3.3. Radiation Correction Programme

The Lambertian reference panel (LRP) is characterized by its gray color and excellent stability properties, measuring 10 cm × 10 cm in size. The spectral reflectance of each band can be observed in Figure 7, provided below. Prior to UAV takeoff and after landing, the LRP should be examined twice to record the downward radiant intensity at both instances. Additionally, the camera will capture the time of image acquisition in the header file.
The observation area is equipped with two radiation reference panels (RRP) of varying reflectance to validate the reflectance images, each measuring 1 m × 1 m and exhibiting excellent stability and Lambertian properties. When capturing the target area, the spectral image will also include the RRP. The spectral reflectance for each band can be seen in Figure 8.

3.4. BRF Reconstruction

The experiments were conducted under clear and cloudless weather conditions. Following the predetermined flight routes, DJ P4M successfully acquired 33 sets of multi-angle spectral images. Additionally, two sets of LRP spectral images were captured on the ground before and after the flight.
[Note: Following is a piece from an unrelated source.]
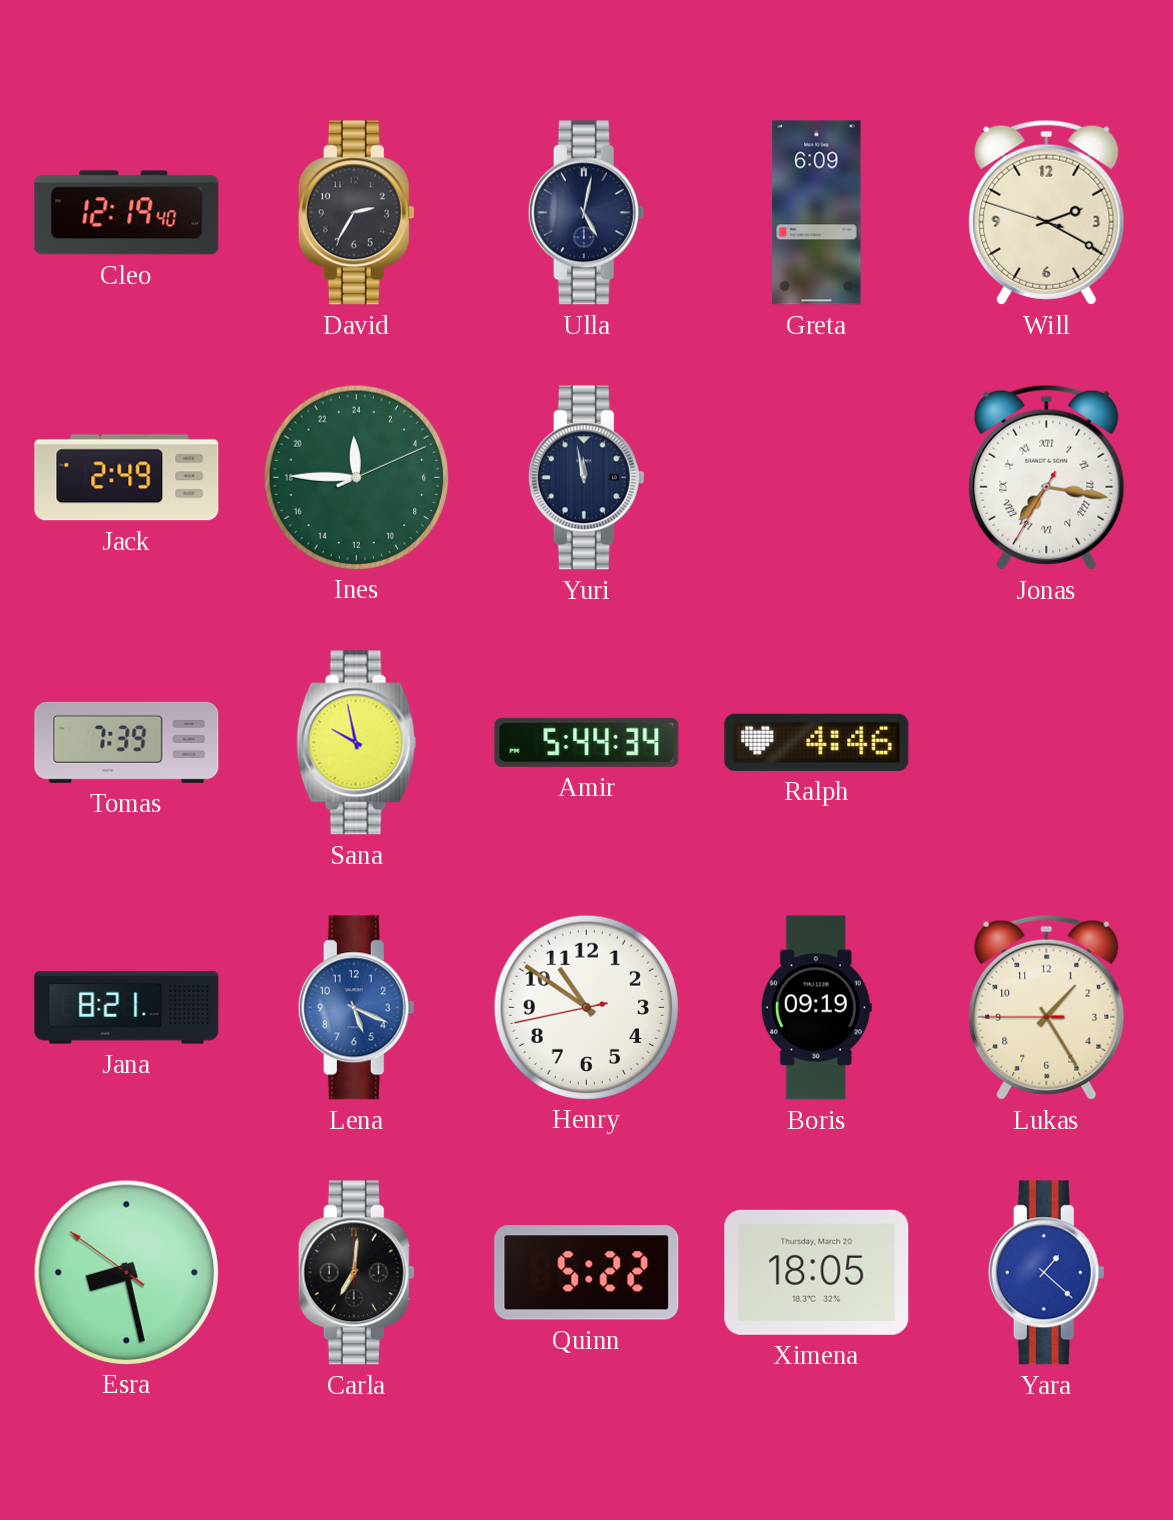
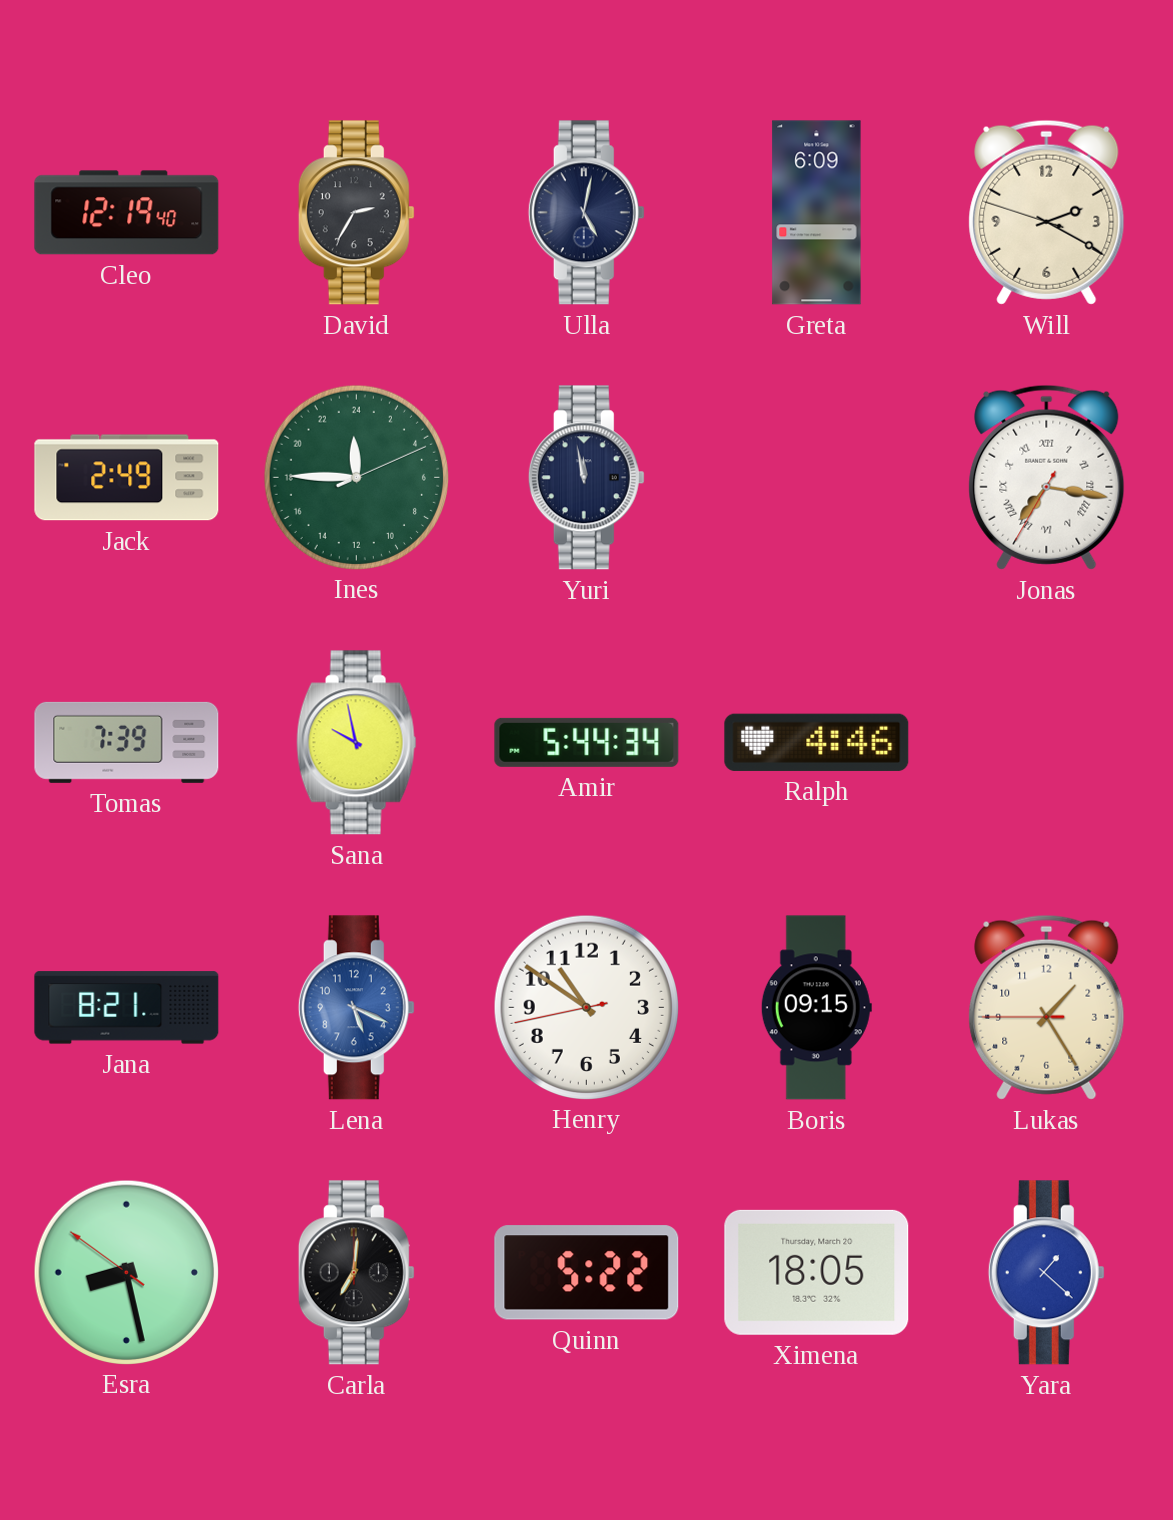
Boris: 09:19 -> 09:15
3.4.1. Observational Geometry of the Camera

The multi-angle images were spatially corrected using Agisoft Metashape Professional software (Version 2.0.2 64 bit) (AMPS 2.0.2), which enables automatic image orientation and 3D modeling based on multi-angle photographs. The resulting external orientation elements of the camera, along with their corresponding accuracy, are presented in the table below. Figure 9 illustrates the consistent positioning and view angles of each corrected image.
The accuracy of the camera’s external orientation elements was evaluated and is presented in Table 2. The relative accuracy of plane coordinates (X, Y) is at the centimeter level, while the relative accuracy of elevation (Z) is at the decimeter level. In comparison to GSD and IFOV, the external orientation elements remain within a distance equivalent to one pixel.

3.4.2. Incident Direction of the Sun

The duration of each route was brief, not exceeding 3 min. For an individual route, it is assumed that the variation in sun position has a negligible impact on reflectance directionality, and the midpoint time can be considered as the reference point. As per the methodology described in Section 2.2, Table 3 presents the sun positions for ZVP and each route.

3.4.3. Reconstructing the Geometric Structure of “Sun-Object-View”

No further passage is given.